En réaction à la réforme, mais également au durcissement de l'orthodoxie, nait la critique positive-historique du rabbin Zecharias Frankel qui tente dans la seconde moitié du XIXe siècle de concilier tradition et modernité. Ce courant, partisan d'une plus grande souplesse rituelle que les orthodoxes, a cependant une vision du judaïsme assez similaire, notamment dans sa dimension politique. Cette opinion « centriste » s'individualise aux États-Unis en 1902 sous le nom de Conservative Judaism.

Et bien sur, la légende du sionisme :
Le sionisme des débuts est d'une autre nature. Sous l'influence de la révolution française, le nationalisme moderne se répand dans toute l'Europe au cours du XIXe siècle, particulièrement parmi les peuples sans état national (Polonais, Irlandais ou Hongrois), ou divisés en plusieurs États (Allemands, Italiens). L'idée nationaliste finit par toucher les Juifs, privés d'État, et même de territoire. Il devient particulièrement populaire en Europe de l'Est, où les Juifs ne sont au début du XXe siècle pas encore émancipés, soumis de plus à la pression de l’antisémitisme et des pogroms. À la fin du XIXe siècle, les anciennes thématiques religieuses de « retour à Sion » se transforment en un projet politique. La première organisation qu'on peut qualifier de « sioniste », les Amants de Sion, est fondée en 1881.
Theodor Herzl, créateur de l'Organisation sioniste mondiale, en 1897.

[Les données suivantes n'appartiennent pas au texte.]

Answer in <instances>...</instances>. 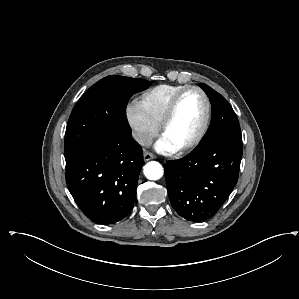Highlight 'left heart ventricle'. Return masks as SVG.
Segmentation results:
<instances>
[{"label": "left heart ventricle", "instance_id": "left-heart-ventricle-1", "mask_svg": "<svg viewBox=\"0 0 299 299\" xmlns=\"http://www.w3.org/2000/svg\"><path fill=\"white\" fill-rule=\"evenodd\" d=\"M205 111L204 100L196 91L181 98L177 111L162 137L175 147L187 143L199 130Z\"/></svg>", "mask_w": 299, "mask_h": 299}]
</instances>
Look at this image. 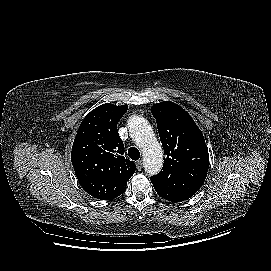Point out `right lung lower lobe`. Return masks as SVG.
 I'll return each instance as SVG.
<instances>
[{
  "label": "right lung lower lobe",
  "instance_id": "1",
  "mask_svg": "<svg viewBox=\"0 0 271 271\" xmlns=\"http://www.w3.org/2000/svg\"><path fill=\"white\" fill-rule=\"evenodd\" d=\"M78 181L88 194L102 200L113 199L126 190V185L114 181L86 178L79 179Z\"/></svg>",
  "mask_w": 271,
  "mask_h": 271
}]
</instances>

L'affaire Dreyfus voit l'antisémitisme toucher fortement la France des années 1890, pourtant le premier pays occidental à avoir émancipé les Juifs, en 1791. La déception et le choc chez les Juifs occidentalisés sont importants, et catalysent fortement le développement de la nouvelle idéologie. L'Organisation sioniste mondiale est alors créée en 1897, par Théodore Herzl.

Ce messianisme laïque et politique, sans messie personnifié, irrite autant les Juifs orthodoxes que les partisans de l'assimilation. En retour, le sionisme apparaît comme relativement indifférent au religieux, certains courants de gauche (anarcho-sionisme, Poale sion, Hachomer Hatzaïr) y étant même vigoureusement hostiles. Le petit courant ultra-nationaliste cananéen ira encore plus loin, en se réclamant du paganisme, et d'une identité hébraïque non juive[55].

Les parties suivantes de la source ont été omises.